Orbital plans to spend between $40 million and $45 million on Taurus 2 development this year. But it could add as much as $25 million to the company’s revenue in 2008 if the expected advance orders materialize.
The company is one of several firms vying for what is known as a space act agreement with NASA
under a program called COTS, or Commercial Orbital Transportation Services. NASA is expected
to select Feb. 19 at least one and possibly more applicants to receive or divide about $175 million still left in the program’s budget after NASA terminated its COTS space act agreement with RocketplaneKistler.
If Orbital is selected, this would provide the first contract for a launch of the Taurus 2 rocket.
A COTS win
also would give Orbital a firmer position in NASA’s human-spaceflight program beyond its current work on the Orion crew-transport vehicle. The COTS program
also would debut Orbital’s new Leostar satellite design, a platform that has applications for in-orbit rendezvous as well as for Earth observation and military satellites.
Thompson said Orbital forecasts that 2008 will be another robust year in the global market for commercial, geostationary-orbiting telecommunications satellites, a market in which Orbital has been the dominant niche player in recent years by building about half of the
smaller, less-powerful communications satellites headed for geostationary orbit.
Orbital has sold 18 of its Star platform telecommunications satellites since 2001, a market share of 50 percent for this class of commercial spacecraft, according to Orbital estimates. Thompson said between 21 and 24 commercial geostationary telecommunications satellites are likely to be ordered worldwide in 2008, and that seven or eight of these should be in Orbital’s product range.
Orbital is in the running for two such satellites early this year, one for a North American satellite operator, the other for an Asian company, Thompson said.
But as strong as the commercial market is, Orbital expects the market for military satellites will be even stronger in 2008.
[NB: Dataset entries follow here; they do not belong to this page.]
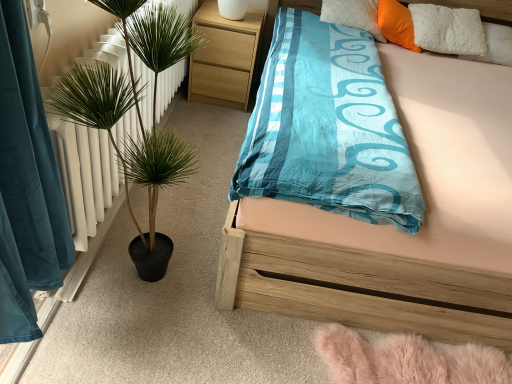 Question: Is light wood/texture nightstand at upper center bigger than green leafy plant in pot at left?

Choices:
 (A) no
 (B) yes

Answer: (A)

Question: Does light wood/texture nightstand at upper center come in front of green leafy plant in pot at left?

Choices:
 (A) yes
 (B) no

Answer: (B)

Question: Can you confirm if light wood/texture nightstand at upper center is positioned to the right of green leafy plant in pot at left?

Choices:
 (A) no
 (B) yes

Answer: (B)

Question: Is light wood/texture nightstand at upper center oriented away from green leafy plant in pot at left?

Choices:
 (A) yes
 (B) no

Answer: (B)

Question: From the image's perspective, is light wood/texture nightstand at upper center located beneath green leafy plant in pot at left?

Choices:
 (A) no
 (B) yes

Answer: (A)

Question: From the image's perspective, is wooden bed at center located above or below orange plush pillow at upper right?

Choices:
 (A) below
 (B) above

Answer: (A)

Question: Is point (x=313, y=311) positioned closer to the camera than point (x=382, y=11)?

Choices:
 (A) closer
 (B) farther

Answer: (A)

Question: Considering the relative positions of wooden bed at center and orange plush pillow at upper right in the image provided, is wooden bed at center to the left or to the right of orange plush pillow at upper right?

Choices:
 (A) left
 (B) right

Answer: (A)

Question: In terms of width, does wooden bed at center look wider or thinner when compared to orange plush pillow at upper right?

Choices:
 (A) thin
 (B) wide

Answer: (B)

Question: From their relative heights in the image, would you say wooden bed at center is taller or shorter than green leafy plant in pot at left?

Choices:
 (A) short
 (B) tall

Answer: (A)

Question: From a real-world perspective, is wooden bed at center above or below green leafy plant in pot at left?

Choices:
 (A) above
 (B) below

Answer: (B)

Question: Is wooden bed at center inside or outside of green leafy plant in pot at left?

Choices:
 (A) inside
 (B) outside

Answer: (B)

Question: Considering the positions of wooden bed at center and green leafy plant in pot at left in the image, is wooden bed at center bigger or smaller than green leafy plant in pot at left?

Choices:
 (A) small
 (B) big

Answer: (B)

Question: From a real-world perspective, is green leafy plant in pot at left physically located above or below wooden bed at center?

Choices:
 (A) above
 (B) below

Answer: (A)

Question: From the image's perspective, is green leafy plant in pot at left located above or below wooden bed at center?

Choices:
 (A) above
 (B) below

Answer: (B) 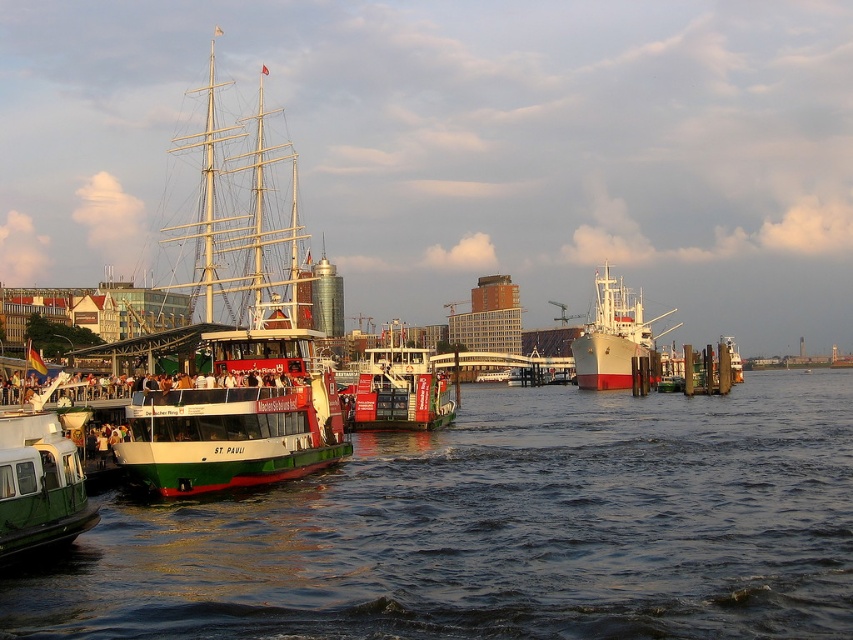 Can you confirm if dark blue water at center is positioned above red painted ferry at center?

Actually, dark blue water at center is below red painted ferry at center.

Which is behind, point (103, 560) or point (369, 387)?

Point (369, 387)

At what (x,y) coordinates should I click in order to perform the action: click on dark blue water at center. Please return your answer as a coordinate pair (x, y). The width and height of the screenshot is (853, 640). Looking at the image, I should click on (498, 529).

Image resolution: width=853 pixels, height=640 pixels. What do you see at coordinates (498, 529) in the screenshot?
I see `dark blue water at center` at bounding box center [498, 529].

Between dark blue water at center and green matte barge at lower left, which one has less height?

dark blue water at center is shorter.

Measure the distance between point (828, 413) and camera.

The distance of point (828, 413) from camera is 475.87 feet.

Locate an element on the screen. This screenshot has width=853, height=640. dark blue water at center is located at coordinates (498, 529).

From the picture: Measure the distance between green matte ship at left and green matte barge at lower left.

green matte ship at left is 178.58 feet from green matte barge at lower left.

Is green matte ship at left to the right of green matte barge at lower left from the viewer's perspective?

No, green matte ship at left is not to the right of green matte barge at lower left.

Between point (286, 252) and point (26, 520), which one is positioned behind?

The point (286, 252) is behind.

You are a GUI agent. You are given a task and a screenshot of the screen. Output one action in this format:
    pyautogui.click(x=<x>, y=<y>)
    Task: Click on the green matte ship at left
    Image resolution: width=853 pixels, height=640 pixels.
    Given the screenshot: What is the action you would take?
    pyautogui.click(x=239, y=342) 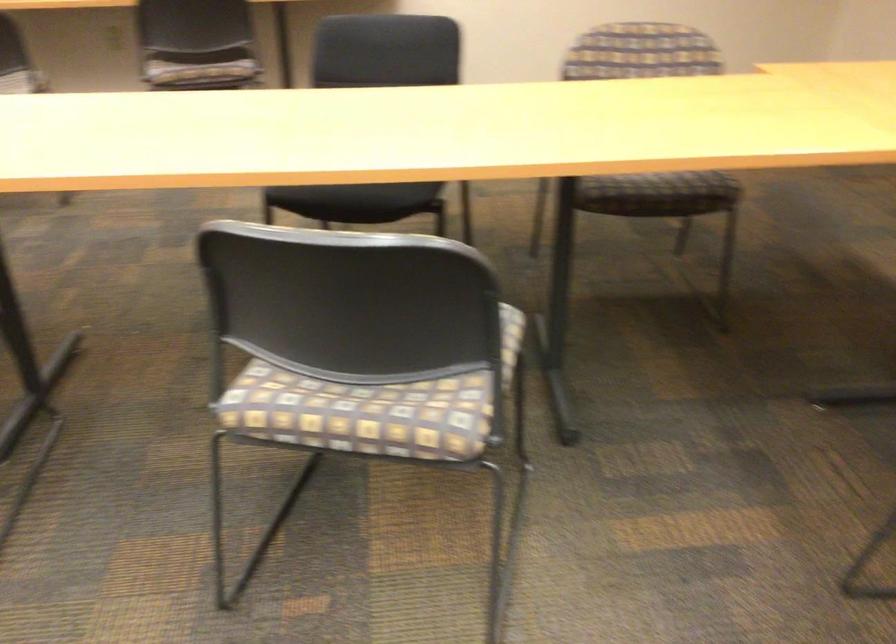 Locate an element on the screen. Image resolution: width=896 pixels, height=644 pixels. cushioned chair sitting surface is located at coordinates (657, 194). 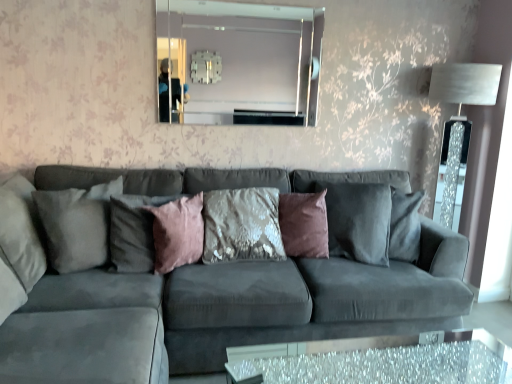 Measure the distance between point (280,34) and camera.

The depth of point (280,34) is 2.71 meters.

Find the location of a particular element. The image size is (512, 384). pink velvet pillow at center, the 2th pillow positioned from the left is located at coordinates (134, 232).

Locate an element on the screen. This screenshot has height=384, width=512. suede gray couch at center is located at coordinates (203, 288).

Where is `sparkly glass table at lower center`? sparkly glass table at lower center is located at coordinates (380, 360).

From a real-world perspective, is velvet sequined pillow at center, which is the 1th pillow in right-to-left order, physically above velvet pink pillow at center, marked as the 2th pillow in a right-to-left arrangement?

Indeed, from a real-world perspective, velvet sequined pillow at center, which is the 1th pillow in right-to-left order, stands above velvet pink pillow at center, marked as the 2th pillow in a right-to-left arrangement.

Between velvet sequined pillow at center, which is the 1th pillow in right-to-left order, and velvet pink pillow at center, marked as the 2th pillow in a right-to-left arrangement, which one has smaller size?

With smaller size is velvet pink pillow at center, marked as the 2th pillow in a right-to-left arrangement.

Which object is positioned more to the left, velvet sequined pillow at center, which is the 4th pillow from left to right, or velvet pink pillow at center, marked as the 2th pillow in a right-to-left arrangement?

From the viewer's perspective, velvet pink pillow at center, marked as the 2th pillow in a right-to-left arrangement, appears more on the left side.

Based on the photo, is velvet sequined pillow at center, which is the 1th pillow in right-to-left order, outside of velvet pink pillow at center, the third pillow when ordered from left to right?

Yes.

Considering the sizes of objects suede gray couch at center and sparkly glass table at lower center in the image provided, who is bigger, suede gray couch at center or sparkly glass table at lower center?

Bigger between the two is suede gray couch at center.

Is suede gray couch at center taller or shorter than sparkly glass table at lower center?

suede gray couch at center is taller than sparkly glass table at lower center.

Which object is positioned more to the left, suede gray couch at center or sparkly glass table at lower center?

A: Positioned to the left is suede gray couch at center.

From a real-world perspective, which object rests below the other?

velvet sequined pillow at center, which is the 4th pillow from left to right.

Considering the sizes of objects clear glass mirror at upper center and velvet sequined pillow at center, which is the 1th pillow in right-to-left order, in the image provided, who is thinner, clear glass mirror at upper center or velvet sequined pillow at center, which is the 1th pillow in right-to-left order,?

clear glass mirror at upper center is thinner.

Is clear glass mirror at upper center not within velvet sequined pillow at center, which is the 4th pillow from left to right?

Yes.

Does point (281, 113) appear closer or farther from the camera than point (325, 207)?

Point (281, 113) is positioned farther from the camera compared to point (325, 207).

Between point (176, 249) and point (472, 356), which one is positioned in front?

The point (472, 356) is closer.

Considering the sizes of objects velvet pink pillow at center, the third pillow when ordered from left to right, and sparkly glass table at lower center in the image provided, who is thinner, velvet pink pillow at center, the third pillow when ordered from left to right, or sparkly glass table at lower center?

velvet pink pillow at center, the third pillow when ordered from left to right.

Which object is further away from the camera taking this photo, velvet pink pillow at center, marked as the 2th pillow in a right-to-left arrangement, or sparkly glass table at lower center?

velvet pink pillow at center, marked as the 2th pillow in a right-to-left arrangement.

Looking at this image, how many degrees apart are the facing directions of velvet pink pillow at center, the third pillow when ordered from left to right, and sparkly glass table at lower center?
Orbital reported $1.08 billion in revenue
in 2007, a 35 percent increase from 2006, with much of the increase coming from work on NASA’s Orion crew vehicle. Operating income, at $86.4 million, increased by 24 percent. Net profit rose 43 percent, to $56.7 million.
Orbital Chief Operating Officer J.R. Thompson said the company hired 625 new employees in 2007, compared to around 400 in 2006, and that it would continue hiring at this rate in 2008. Expansions of Orbital’s production facilities in Arizona and Virginia are planned for 2008 and 2009, respectively, he said.